Congressman Adam Schiff, the top Democrat on a congressional intelligence committee, said that Mateen had declared his allegiance to Islamic State, basing his assessment on information gleaned from local law enforcement.

"Do we consider this an act of terrorism? Absolutely," said Danny Banks, special agent in charge of the Florida Department of Law Enforcement. "Whether that is domestic terrorist activity or an international one, that is something we will certainly get to the bottom of." 

An FBI spokesman says the mass shooting is being investigated as an act of terrorism. He says authorities are looking into whether this was an act of domestic or international terror, and if Mateen, who has been confirmed dead, acted alone.

Asked if the FBI suspected the gunman might have had inclinations toward militant Islam, including a possible sympathy for Islamic State, Ronald Hopper, an assistant FBI agent in charge, told reporters: "We do have suggestions that the individual may have leanings toward that particular ideology. But right now we can't say definitively." 

The FBI said it was still trying to pin down whether the mass shooting was a hate crime against gays or a terrorist act. 

U.S. President Barack Obama said after the attack that the shooting was "an act of terror, an act of hate." Following Obama's address, the Islamic State group's Amaq news agency said the attack "was carried out by an Islamic State fighter."

The violence erupted at a Latin-themed party attended by over a hundred people at Pulse nightclub, that urged patrons in a post on its Facebook page to "get out" and "keep running."

Under Pulse's Facebook post, commentators wrote that a "shooter with an assault rifle" opened fire at around 2 A.M. local time, before barracading himself "inside Pulse with multiple hostages."

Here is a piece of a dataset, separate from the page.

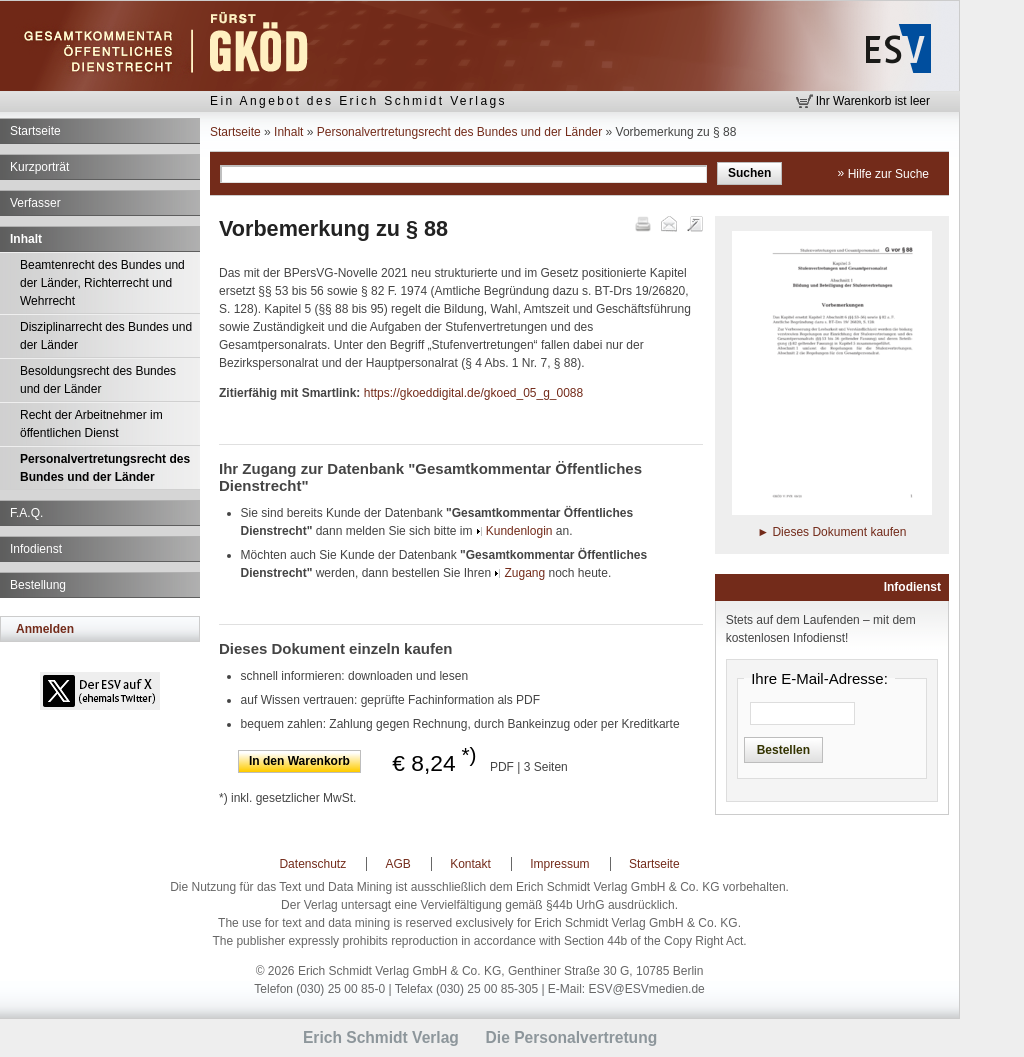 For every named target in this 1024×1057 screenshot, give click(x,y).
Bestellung (38, 585)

"People on the dance floor and bar got down on the floor and some of us who were near the bar and back exit managed to go out through the outdoor area and just ran," an eyewitness commented on Facebook.

U.S. Senator Marco Rubio of Florida told CNN he understood that the gunman had worked for a security company and so would have undergone some background checks. 

"Over the next couple of days they're going to be looking to see where this individual was inspired to carry out this horrifying act of terrorism," Rubio said. "I think we're going to be talking about a very different kind of case here soon." 

Obama has ordered the federal government to provide any assistance necessary to local law enforcement officials investigating the incident.

The Orlando Fire Department's bomb squad and hazardous material team rushed to the scene of the attack. Videos posted on social media showed a large response by police and emergency vehicles outside the nightclub.

Orlando Police later tweeted that law enforcement carried out a controlled explosion at the scene.

The incident follows the fatal shooting late Friday of 22-year-old singer Christina Grimmie, who was killed after her concert in Orlando by a 27-year-old Florida man who later killed himself. Grimmie was a YouTube sensation and former contestant on "The Voice."